The Attorney General's Office intervened and, last September, settled with the two women. Shemeth agreed to repay the United Ways of Vermont, and both were prohibited from serving on a nonprofit board until they completed a training course on fiduciary responsibilities.
"I thought that was kind of ridiculous," said Myers, who was not accused of steering money to herself. "But I'm 85 years old. I'm not going to go out and work in the nonprofit sector again, probably."
The Attorney General's Office isn't alone in overseeing the state's nonprofits. The U.S. Attorney's Office for the District of Vermont prosecutes federal crimes involving charitable organizations, though it treats them no differently from any other corporation.

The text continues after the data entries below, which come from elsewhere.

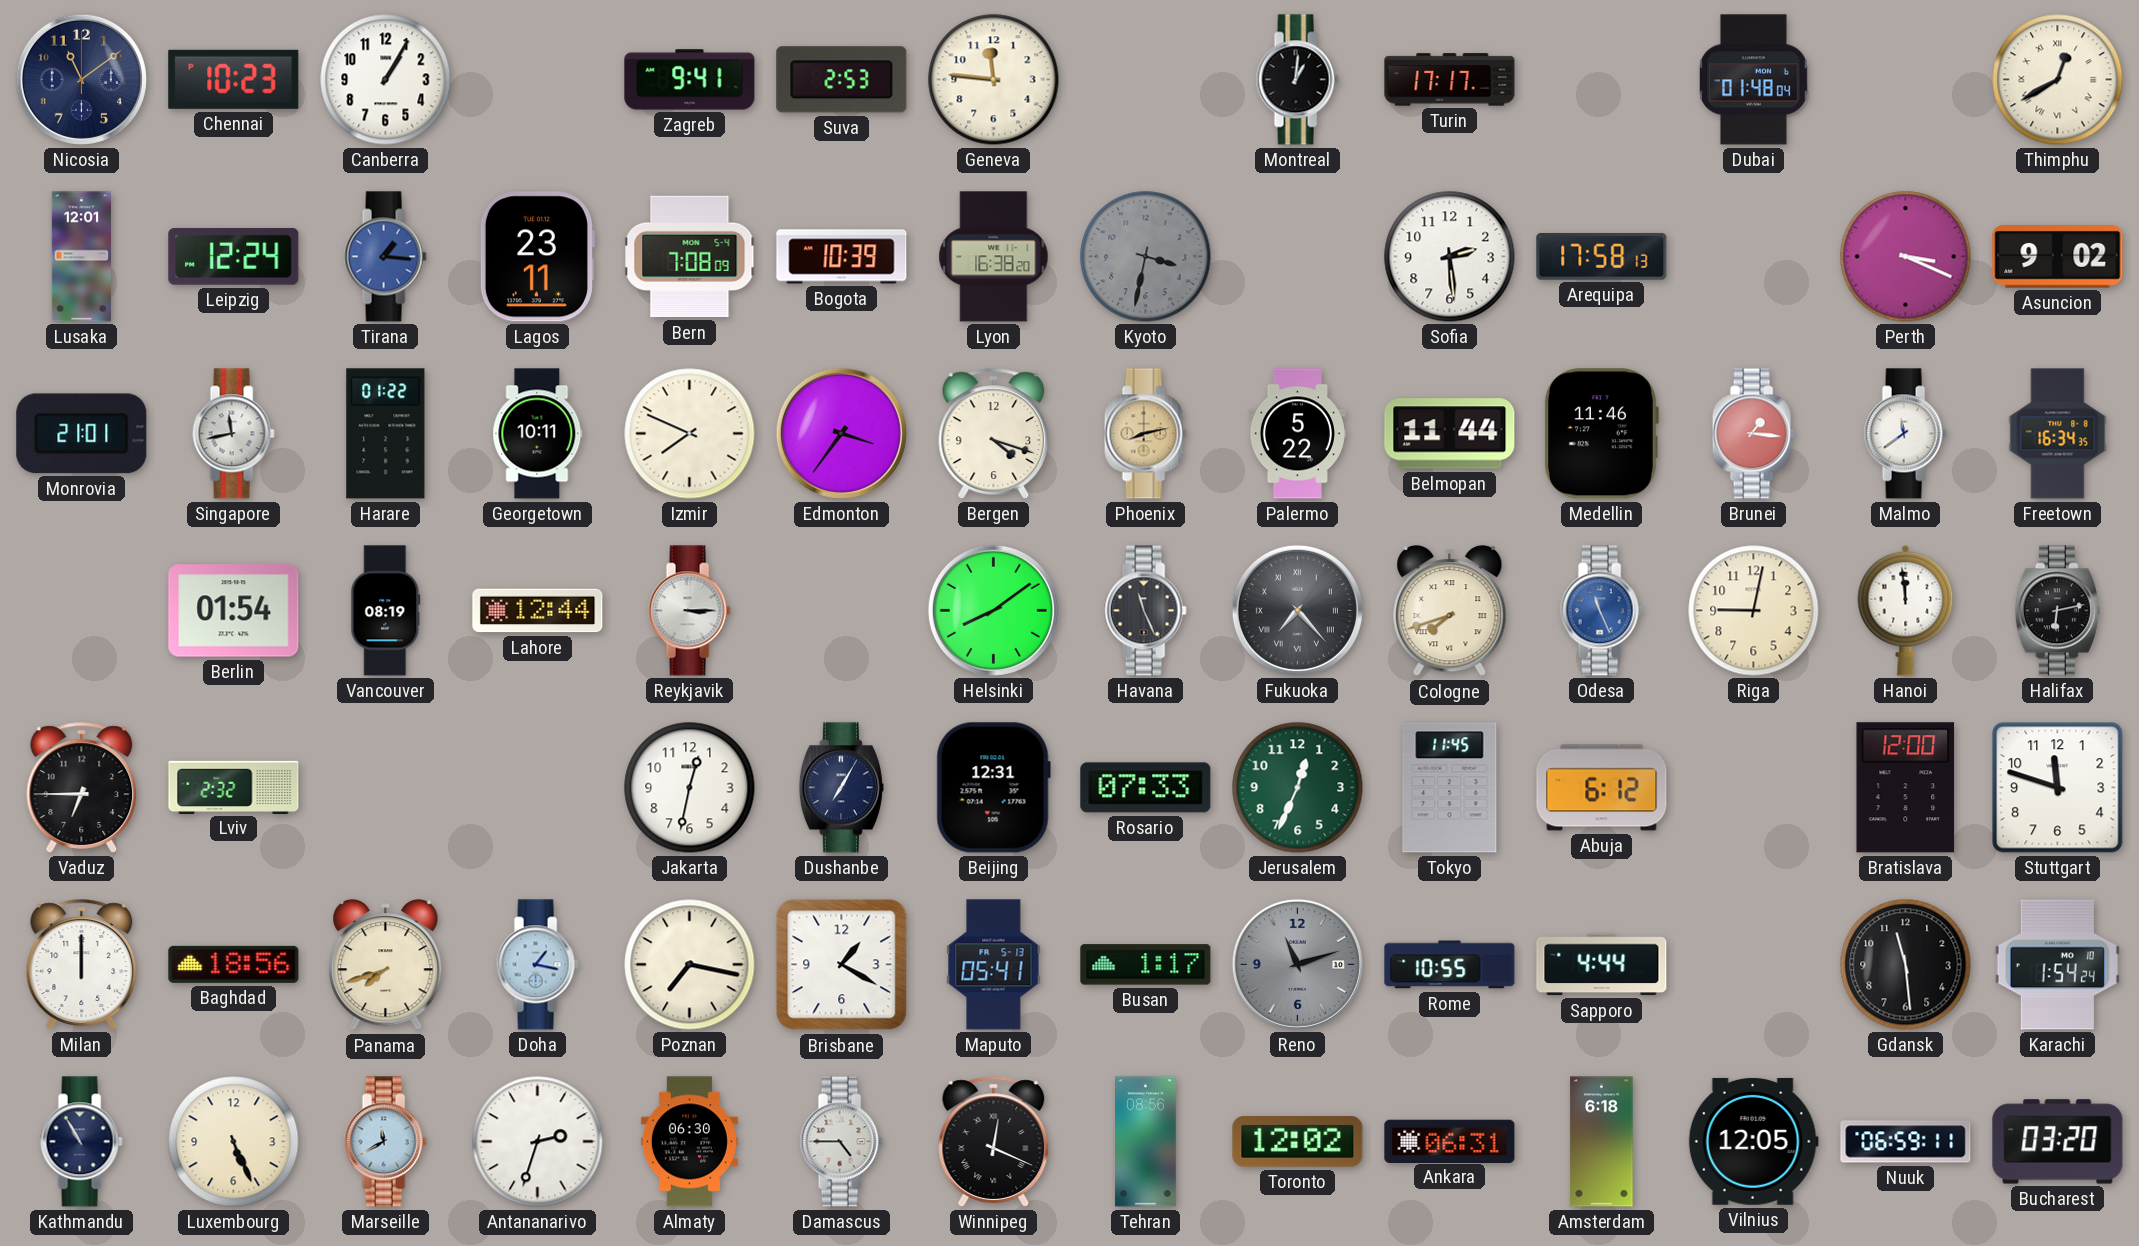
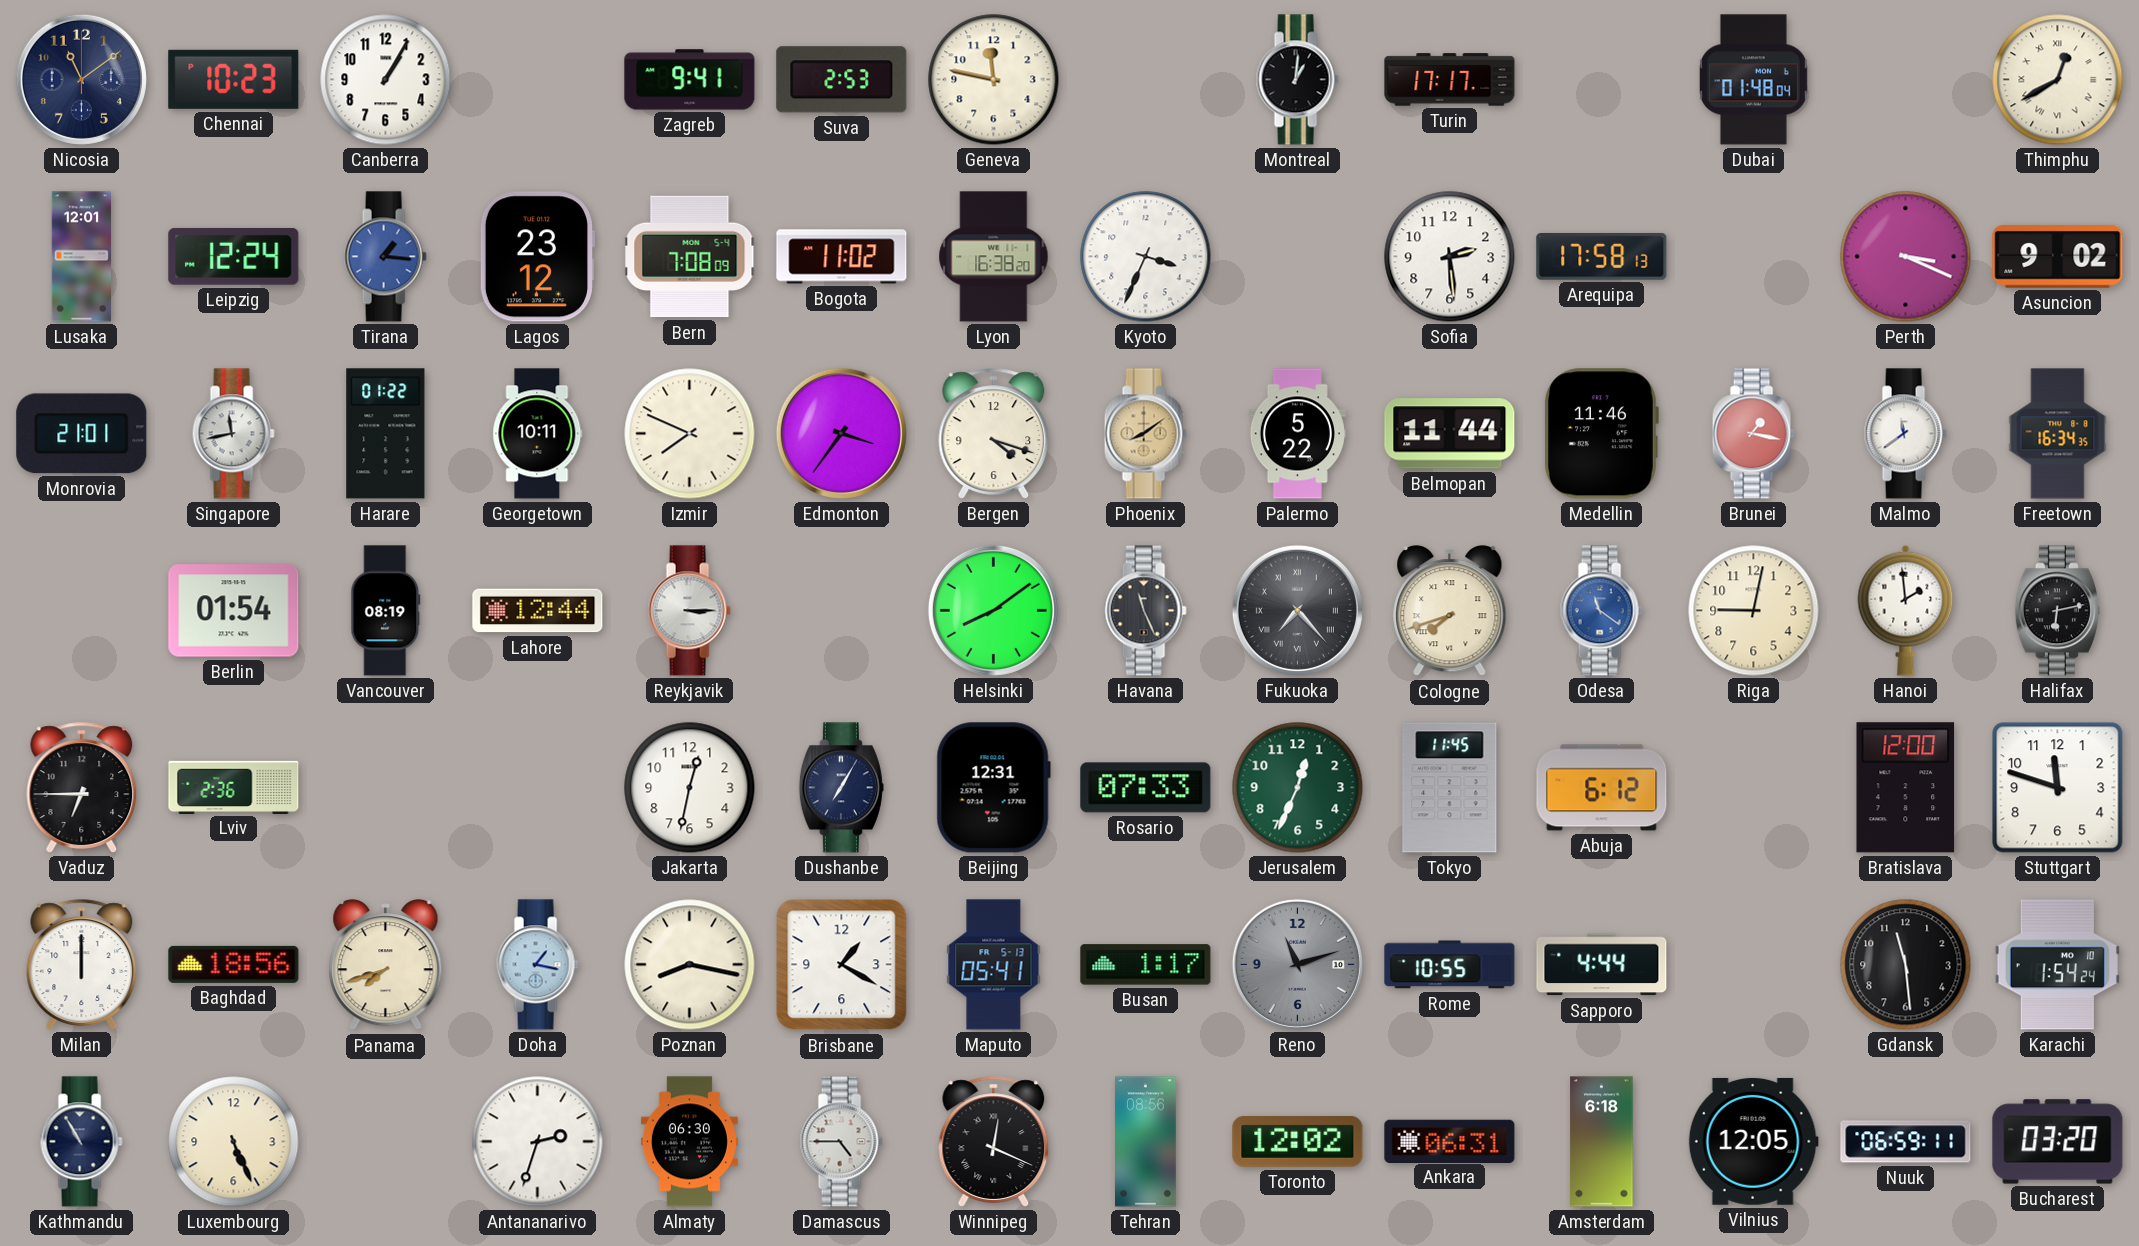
Geneva: 11:46 -> 11:47
Lagos: 23:11 -> 23:12
Bogota: 10:39 -> 11:02
Kyoto: 3:32 -> 3:34
Kyoto dial: grey -> white
Phoenix: 8:13 -> 8:09
Brunei: 1:16 -> 1:17
Odesa: 11:26 -> 11:21
Hanoi: 11:59 -> 1:59
Lviv: 2:32 -> 2:36
Poznan: 7:17 -> 8:17
Marseille: 11:40 -> none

"We don't draw a distinction as to whether it's a nonprofit or not," said spokesman Kraig LaPorte. "We look to see if it's a violation of the law."
The office's biggest cases have focused on fraud committed by the state's nonprofit hospitals. In 2005, the president and CEO of what was then Fletcher Allen Health Care, William Boettcher, pleaded guilty to defrauding state regulators over the projected cost of a hospital addition. He was sentenced to two years in prison.
More recently, Lebanon, N.H.-based Dartmouth-Hitchcock medical center and Brattleboro Memorial Hospital settled Medicare and Medicaid fraud cases.
The U.S. Attorney's Office has also investigated whether leaders of a failed educational nonprofit, Burlington College, misrepresented the institution's assets when applying for a bank loan. The probe, which has not resulted in charges, has drawn national scrutiny because the focus of the investigation appears to be Jane O'Meara Sanders, a former Burlington College president and the wife of Sen. Bernie Sanders (I-Vt.).
One of the most memorable federal prosecutions of a local nonprofit employee came in December 2015, when Hunger Free Vermont learned that its longtime finance director, Sally Hartford Kirby, had embezzled $165,000 from the South Burlington organization. The next year, Kirby was sentenced to 15 months in federal prison and ordered to pay more than $178,000 in restitution.
"Embezzlement shakes everybody to the core," said Hunger Free Vermont board chair Darren Allen. When the organization realized what had happened, Allen said, it did not hesitate to disclose the news. "We all firmly believed that being transparent and timely with our supporters, our friends and the public was the only course to take if we were going to continue as an organization."
Would greater state regulation have kept Kirby from committing the crime? Allen's not so sure.
"This doesn't just hit nonprofits. It hits town governments. It hits private corporations," he said. "If someone is hell-bent — particularly if they're a trusted and beloved member of the team — if they're hell-bent on creating harm, I would never underestimate the ingenuity of human beings."